[[ Input data open ]]

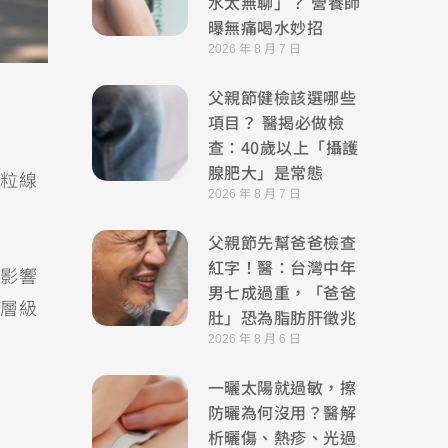
水太無聊」？ 營養師
曝無痛喝水妙招
2026 年 8 月 7 日
父親節健檢該選哪些
項目？ 醫揭必做檢
查：40歲以上「攝護
腺肥大」是常態
粒線
2026 年 8 月 7 日
父親節先幫爸爸檢查
紅字！醫：台灣中年
影響
男七成過重，「爸爸
層級
肚」恐為脂肪肝徵兆
2026 年 8 月 6 日
一曬太陽就過敏，擦
防曬為何沒用？醫解
析曬傷、熱疹、光過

[[ Input data closed ]]

== Work task ==
A faithful copy of all the records is required, with the pictures left out.

== Response for this exercise ==
水太無聊」？ 營養師
曝無痛喝水妙招
2026 年 8 月 7 日
父親節健檢該選哪些
項目？ 醫揭必做檢
查：40歲以上「攝護
腺肥大」是常態
粒線
2026 年 8 月 7 日
父親節先幫爸爸檢查
紅字！醫：台灣中年
影響
男七成過重，「爸爸
層級
肚」恐為脂肪肝徵兆
2026 年 8 月 6 日
一曬太陽就過敏，擦
防曬為何沒用？醫解
析曬傷、熱疹、光過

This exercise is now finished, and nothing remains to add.